OBJECTIVE: The purpose of this study is to coevaluate resident technical errors and decision-making capabilities during placement of a subclavian central venous catheter (CVC). We hypothesize that there would be significant correlations between scenario-based decision-making skills and technical proficiency in central line insertion. We also predict residents would face problems in anticipating common difficulties and generating solutions associated with line placement.

DESIGN: Participants were asked to insert a subclavian central line on a simulator. After completion, residents were presented with a real-life patient photograph depicting CVC placement and asked to anticipate difficulties and generate solutions. Error rates were analyzed using chi-square tests and a 5% expected error rate. Correlations were sought by comparing technical errors and scenario-based decision-making skills.

SETTING: This study was performed at 7 tertiary care centers.

PARTICIPANTS: Study participants (N = 46) largely consisted of first-year research residents who could be followed longitudinally. Second-year research and clinical residents were not excluded.

RESULTS: In total, 6 checklist errors were committed more often than anticipated. Residents committed an average of 1.9 errors, significantly more than the 1 error, at most, per person expected (t(44) = 3.82, p < 0.001). The most common error was performance of the procedure steps in the wrong order (28.5%, p < 0.001). Some of the residents (24%) had no errors, 30% committed 1 error, and 46 % committed more than 1 error. The number of technical errors committed negatively correlated with the total number of commonly identified difficulties and generated solutions (r (33) = -0.429, p = 0.021, r (33) = -0.383, p = 0.044, respectively).

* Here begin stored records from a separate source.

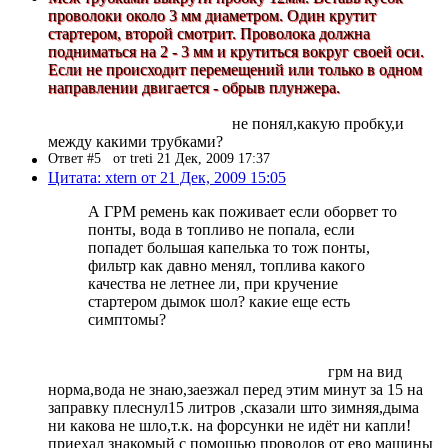
проволоки около 3 мм диаметром. Один крутит
стартером, второй смотрит. Проволока должна
подниматься на 2 - 3 мм и крутиться вокруг своей оси.
Если не происходит перемещений или только в одном
направлении двигается - обрыв плунжера.
не понял,какую пробку,и
между какими трубками?
Ответ #5
от treti 21 Дек, 2009 17:37
Цитата: xtern от 21 Дек, 2009 15:05
А ГРМ ремень как поживает если оборвет то
понты, вода в топливо не попала, если
попадет большая капелька то тож понты,
фильтр как давно менял, топлива какого
качества не летнее ли, при кручение
стартером дымок шол? какие еще есть
симптомы?
грм на вид
норма,вода не знаю,заезжал перед этим минут за 15 на
заправку плеснул15 литров ,сказали што зимняя,дыма
ни какова не шло,т.к. на форсунки не идёт ни капли!
приехал знакомый с помощью проводов от ево машины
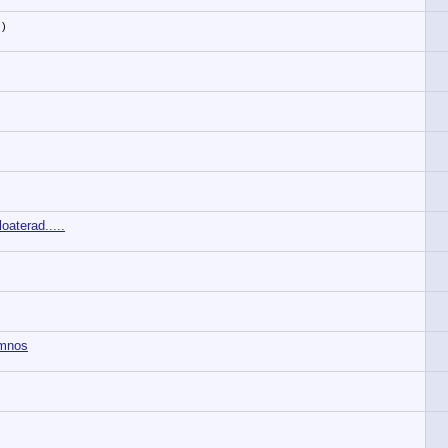
)
oaterad.....
imnos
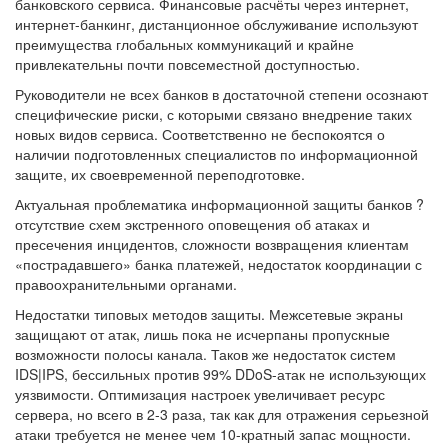
банковского сервиса. Финансовые расчёты через интернет,
интернет-банкинг, дистанционное обслуживание используют
преимущества глобальных коммуникаций и крайне
привлекательны почти повсеместной доступностью.
Руководители не всех банков в достаточной степени осознают
специфические риски, с которыми связано внедрение таких
новых видов сервиса. Соответственно не беспокоятся о
наличии подготовленных специалистов по информационной
защите, их своевременной переподготовке.
Актуальная проблематика информационной защиты банков ?
отсутствие схем экстренного оповещения об атаках и
пресечения инцидентов, сложности возвращения клиентам
«пострадавшего» банка платежей, недостаток координации с
правоохранительными органами.
Недостатки типовых методов защиты. Межсетевые экраны
защищают от атак, лишь пока не исчерпаны пропускные
возможности полосы канала. Таков же недостаток систем
IDS|IPS, бессильных против 99% DDoS-атак не использующих
уязвимости. Оптимизация настроек увеличивает ресурс
сервера, но всего в 2-3 раза, так как для отражения серьезной
атаки требуется не менее чем 10-кратный запас мощности.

CONCLUSIONS: Almost half of the surgical residents committed multiple errors while performing subclavian CVC placement. The correlation between technical errors and decision-making skills suggests a critical need to train residents in both technique and error management.

Reference:

Nathwani, J.N., Fiers, R.M., Ray, R.D., Witt, A.K., Law, K.E., DiMarco, S. and Pugh, C.M. (2016) Relationship Between Technical Errors and Decision-Making Skills in the Junior Resident. Journal of Surgical Education. September 23rd. [Epub ahead of print].

doi: 10.1016/j.jsurg.2016.08.004.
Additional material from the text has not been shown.